Yüzüme bakmadan tekli koltuğa oturdu ve eli ile yatağı işaret etti.

'' Otur, küçük kurban. ''

Sessizce yüzüne bakmadan önüne gelecek şekilde yatağa oturdum. Konuşması için yüzüne baktığımda ne için beklediğimi anladı ve konuşmaya başladı.

'' Ağabeyin on yedi ablam ise henüz on beş yaşındaydı yani sevgili olduklarında. İlişkileri uzun bir zaman sürmedi çünkü ağabeyin ablamı terk etti.''

''Çünkü ağabeyim ve ablanın hayatları çok zıttı. Sevgileri de bu zıtlığı yenmeye yetmedi. ''

Gözlerini kısarak bir süre düşündü ve konuşmaya devam etti. Yüzüme bakmıyordu.

'' Evet, doğru bu tam olarak böyleydi. Senin ağabeyin birini alıp diğerini bırakan, bugün tanıdığını yarın unutan biriydi. Ablam ise hayatının aşkını bulduğunu sanan sırılsıklam aşık olmuş bir kızdı. ''

'' On beş yaşında hayatının aşkını bulmak düşüncesi ne kadar sağlıklı? Daha çok ergenliğin verdiği yetkiyle söylenen bir düşünce gibi duruyor. ''

Elini yumruk yaparak sıktı ve gözlerimin içine baktı. Öfkesi yeniden gözlerine doluyordu.
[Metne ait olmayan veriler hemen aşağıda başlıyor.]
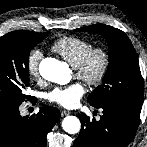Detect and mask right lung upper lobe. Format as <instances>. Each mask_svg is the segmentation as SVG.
I'll use <instances>...</instances> for the list:
<instances>
[{
	"instance_id": "right-lung-upper-lobe-1",
	"label": "right lung upper lobe",
	"mask_w": 147,
	"mask_h": 147,
	"mask_svg": "<svg viewBox=\"0 0 147 147\" xmlns=\"http://www.w3.org/2000/svg\"><path fill=\"white\" fill-rule=\"evenodd\" d=\"M13 32H29V31H13Z\"/></svg>"
}]
</instances>
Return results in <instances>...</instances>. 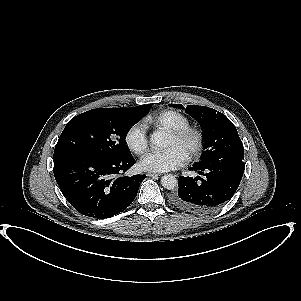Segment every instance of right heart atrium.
Returning a JSON list of instances; mask_svg holds the SVG:
<instances>
[{
  "instance_id": "d8ad5b80",
  "label": "right heart atrium",
  "mask_w": 301,
  "mask_h": 301,
  "mask_svg": "<svg viewBox=\"0 0 301 301\" xmlns=\"http://www.w3.org/2000/svg\"><path fill=\"white\" fill-rule=\"evenodd\" d=\"M127 144L135 153L141 154L148 148V139L140 126H134L127 135Z\"/></svg>"
}]
</instances>
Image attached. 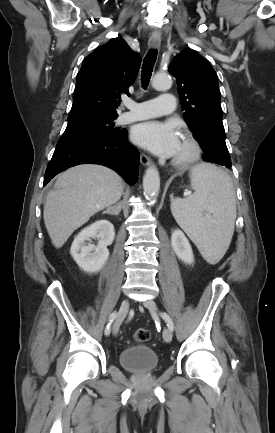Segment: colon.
<instances>
[{
	"label": "colon",
	"instance_id": "1",
	"mask_svg": "<svg viewBox=\"0 0 275 433\" xmlns=\"http://www.w3.org/2000/svg\"><path fill=\"white\" fill-rule=\"evenodd\" d=\"M150 338V332L145 328H138L134 331V339L137 342H145Z\"/></svg>",
	"mask_w": 275,
	"mask_h": 433
}]
</instances>
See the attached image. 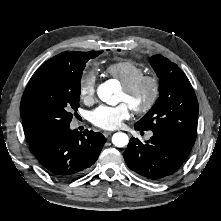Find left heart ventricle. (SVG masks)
Returning <instances> with one entry per match:
<instances>
[{"mask_svg": "<svg viewBox=\"0 0 221 221\" xmlns=\"http://www.w3.org/2000/svg\"><path fill=\"white\" fill-rule=\"evenodd\" d=\"M147 97H148V91L145 89L140 91L134 96L128 95L122 89L119 94V101L127 102L132 107L133 105H139V104L144 103Z\"/></svg>", "mask_w": 221, "mask_h": 221, "instance_id": "b2bd125f", "label": "left heart ventricle"}]
</instances>
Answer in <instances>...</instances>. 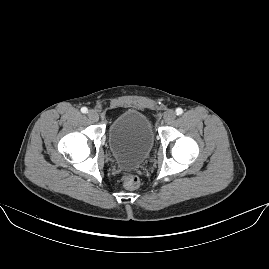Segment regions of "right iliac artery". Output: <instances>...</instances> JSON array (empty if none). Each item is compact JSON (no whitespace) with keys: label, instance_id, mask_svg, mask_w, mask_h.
I'll use <instances>...</instances> for the list:
<instances>
[{"label":"right iliac artery","instance_id":"82829eb1","mask_svg":"<svg viewBox=\"0 0 269 269\" xmlns=\"http://www.w3.org/2000/svg\"><path fill=\"white\" fill-rule=\"evenodd\" d=\"M81 112H82V113H87V112H88V109H87L86 107H82V108H81Z\"/></svg>","mask_w":269,"mask_h":269}]
</instances>
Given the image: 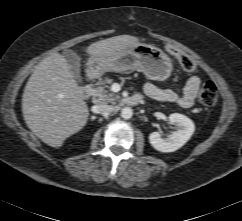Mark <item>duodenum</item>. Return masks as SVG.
Instances as JSON below:
<instances>
[{
    "label": "duodenum",
    "mask_w": 242,
    "mask_h": 221,
    "mask_svg": "<svg viewBox=\"0 0 242 221\" xmlns=\"http://www.w3.org/2000/svg\"><path fill=\"white\" fill-rule=\"evenodd\" d=\"M88 80L89 81L93 80V77L90 76L88 78ZM79 94L82 98H88L91 94L90 87L88 85L81 87L80 90H79ZM139 101H140V98L134 97V96L128 97V98L125 99V103L127 105H130V106L137 105L139 103Z\"/></svg>",
    "instance_id": "1"
}]
</instances>
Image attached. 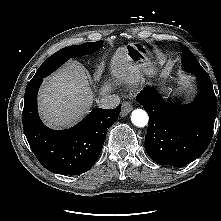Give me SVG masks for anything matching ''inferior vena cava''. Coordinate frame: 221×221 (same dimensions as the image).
Returning a JSON list of instances; mask_svg holds the SVG:
<instances>
[{
  "instance_id": "inferior-vena-cava-1",
  "label": "inferior vena cava",
  "mask_w": 221,
  "mask_h": 221,
  "mask_svg": "<svg viewBox=\"0 0 221 221\" xmlns=\"http://www.w3.org/2000/svg\"><path fill=\"white\" fill-rule=\"evenodd\" d=\"M120 104V97L113 95H104L99 101L98 105L102 108L113 109Z\"/></svg>"
}]
</instances>
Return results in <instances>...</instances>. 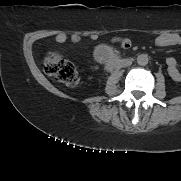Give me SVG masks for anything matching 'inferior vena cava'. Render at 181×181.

'' İşte ağabeyin olacak o itte böyle düşünüyordu. Bu yüzden ablamı arkasına bırakarak onu görmezden geldi. ''

'' Ağabeyim öyle anlattığın gibi biri değil. O sadece ablan ile sevgili oldu ama işler istedikleri gibi yürümedi.''

'' Erkekler hakkında ne kadar bilgiye sahipsin? Mesela ergenliğin zirvesini yaşayan ve reşit olmanın verdiği heyecan ile nasıl düşünür? ''

Hem kendimden yola çıkarak hem de ağabeyimi göz önünde bulundurarak cevap verdim.

''Hayaller kurar ve saçma sapan duyguların gerçek olduğunu düşünür.''

Telefonundan birini aradı ve kulağına götürdü.

'' Ensar, odaya her zamankinden getir. ''

Kapatmasıyla birlikte gözlerini gözlerime kenetledi.

''Ağabeyin ile çok benzersin, küçük kurban. Söylediklerin yine doğru. Sancar ablama süslü hayaller kurdurdu. Sözde onunla bir hayat kuracak ve ablama hayat vaat etmeyen ailesinden çekip alacaktı.''

Sözlerine devam ederken içeriye bir adam girdi. İçki şişesi ve bardağını çekmecenin üzerine koyup sessizce çıktı.

İçkiden bir yudum aldı ve bardağı elinin içinde döndürmeye başladı.

'' Verdiği vaatler benim bile içime işlemiş ümit bağlamıştım. Bütün bu güzellikler başka bir kız ile tanışınca buhar olup uçup gitti. ''

'' Hayır ablandan sonra kimse ile tanışmadı. ''

'' Ablama olan ilgisi gün geçtikçe azalıyordu. Her gün odamızda sabaha kadar ağlar benimle dertleşirdi.''

Sessizce dinlemeye devam ettim.

'' Bir gün konuşmalarına denk geldim. Sancar artık ilişkiyi devam ettirmek istemediğini söyledi. Ablam ise sadece ağladı ve söylediği tek cümle, bırakıp giderse kendi canına kıyacağıydı. ''

Bardakta ki içkiyi bir yudumda içip sertçe aldığı yere koydu.

'' Ama Sancar onu önemsemedi, ciddiye bile almadı. Günü geldiğinde ablam dediğini yaptı. ''

Ağabeyim bir kızı kandırıp onun ölümüne sebep olmuştu, gerçek bu muydu?